CONCLUINDO SOBRE CONTATO
Então este é o segundo termo prático. O primeiro: O problema precisa estar aberto ou temos que abri-lo. O segundo: A pessoa precisa ter contato. Em termos práticos isso quer dizer que se a pessoa sente uma emoção, eu sempre lhe pergunto: “E por que você sente isso? O que é isso?” Busco a parte do saber. Mas se a pessoa está me relatando um problema eu procuro abrir toda a emoção que tem relação com isso. Eu tive uma paciente que cresceu nas ruas de Israel e foi muito abusada sexualmente desde criança. Tinha treze anos de idade e tinha sexo com umas doze pessoas por dia. Ela podia contar toda esta história, mas a verdadeira emoção relacionada com isso está muito protegida. Então você busca o que não está presente para que haja contato. E além disso não apenas tem que ter as emoções e saber. Mas estas duas realidades precisam estar juntas, como duas mãos postas em oração. Por que? Porque se eu sei hoje e sinto amanhã, não serve. Devem acontecer ao mesmo tempo.

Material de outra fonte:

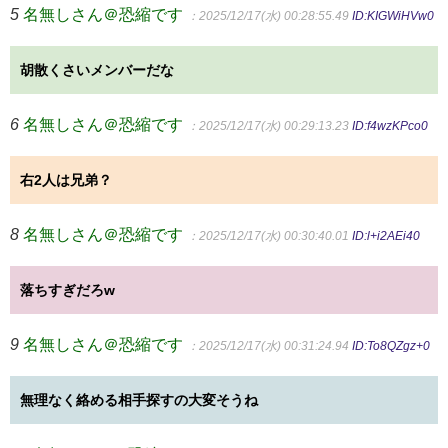
5
名無しさん＠恐縮です
：2025/12/17(水) 00:28:55.49
ID:KIGWiHVw0
胡散くさいメンバーだな
6
名無しさん＠恐縮です
：2025/12/17(水) 00:29:13.23
ID:f4wzKPco0
右2人は兄弟？
8
名無しさん＠恐縮です
：2025/12/17(水) 00:30:40.01
ID:l+i2AEi40
落ちすぎだろw
9
名無しさん＠恐縮です
：2025/12/17(水) 00:31:24.94
ID:To8QZgz+0
無理なく絡める相手探すの大変そうね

COMO AS DIVERSAS TERAPIAS PROVOCAM O CONTATO
Como fazem as terapias para que as pessoas tenham contato? Das mais diversas maneiras. Pode ser: falando, imaginando, fazendo… Por exemplo: Estando com um psicanalista eu falo, principalmente. E busco saber e sentir, falando.
Porém estando com um behaviorista e tendo uma fobia de gatos, o terapeuta fica na outra extremidade da sala com um gato. Eu estou aqui do outro lado e ele me diz que eu pratique relaxamento. Por que eu pratico relaxamento? Certamente os behavioristas tem uma ideia sobre isso. Porém eu que trabalhei uma boa parte de minha vida com as tensões dos corpos das pessoas, sei que toda tensão crônica é uma interrupção, um corte, uma falha no contato. Se eu quero realmente saber e sobretudo sentir algo, uma tensão muscular me impede. Por isso os behavioristas se sentam na outra extremidade da sala e orientam para que eu relaxe.
Porém pode ser que eu imagine algo. Alguns terapeutas cognitivos comportamentais ou na EMDR, ou outras terapias me dizem: “Imagine o trauma, busque a primeira cena, mantenha esta memória em frente à sua mente”. O que buscam? Buscam facilitar o contato. Então pode ser feito também através da imaginação.
Palavras, imaginação, corpo, sentidos, como seja. Não importa o método. Eu tive um paciente que sempre sentia que eu não lhe prestava atenção, que não tinha a minha atenção. Então uma vez em uma sessão, eu simulei cochilar. Por que eu simulei dormir? Para fazer com que isso se manifestasse. Qualquer coisa pode servir. Um tempo atrás tive um paciente judeu que tinha uma angústia de castração que estava muito conectada com o corte do prepúcio em sua circuncisão. Tinha isso muito forte. Então eu peguei um facão grande, com um aspecto terrível, que tenho e fui me aproximando dele… Então você vê: qualquer que seja o método. Ou você pode indicar a uma pessoa para que faça algo. Por exemplo: às vezes peço a uma pessoa que visite seus pais, em certo momento da terapia.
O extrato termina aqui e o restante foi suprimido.